74HCU04 devices can be used to build oscillators and even amplifiers! this snippet of the Snappy Video Snapshot circuit shows how they used a similar chip as an inverting op-amp to build an active low-pass filter!

Tube🌞Time

next up is the 74LS362. it is a clock generator. you connect a crystal or square wave source and it produces four non-overlapping phased clock outputs. there is a separate VDD rail that can handle 12V for level shifting the outputs. i think this part was used in the TI 99/4A.

Tube🌞Time

this is the 74LS624, which is a VCO (voltage controlled oscillator). i have no idea what it is doing in the 74xx series since it is totally analog!

Darryl Ramm

@tubetime Pretty sure the claim at least was just TTL output levels 🤷‍♂️

lopta

@tubetime When I saw those traces I started thinking what the QRP homebrew people might do with the unbuffered parts. :-)

Pickle Rick :arakawa:

@tubetime This is so interesting.

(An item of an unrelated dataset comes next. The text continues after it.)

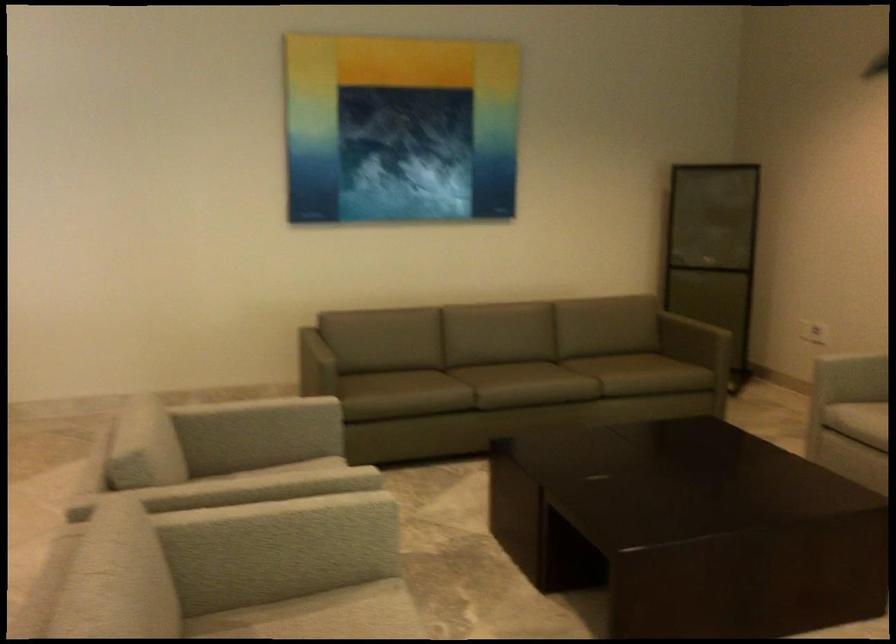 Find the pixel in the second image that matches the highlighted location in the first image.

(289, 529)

Alot of guitar players use tube preamps because they like the sound. I wonder if this chip could simulate the transfer curve of a tube preamp. That would blow me away: seeing a digital chip as the input to a nice-sounding guitar preamp!

Tube🌞Time

@beeftacos a tube preamp's VTC actually folds back on itself. this creates 2nd order harmonic distortion. fascinating stuff.

Pickle Rick :arakawa:

@tubetime Seriously? I didn't know that. Maybe that's where the unique electric guitar distortion sound originally came from?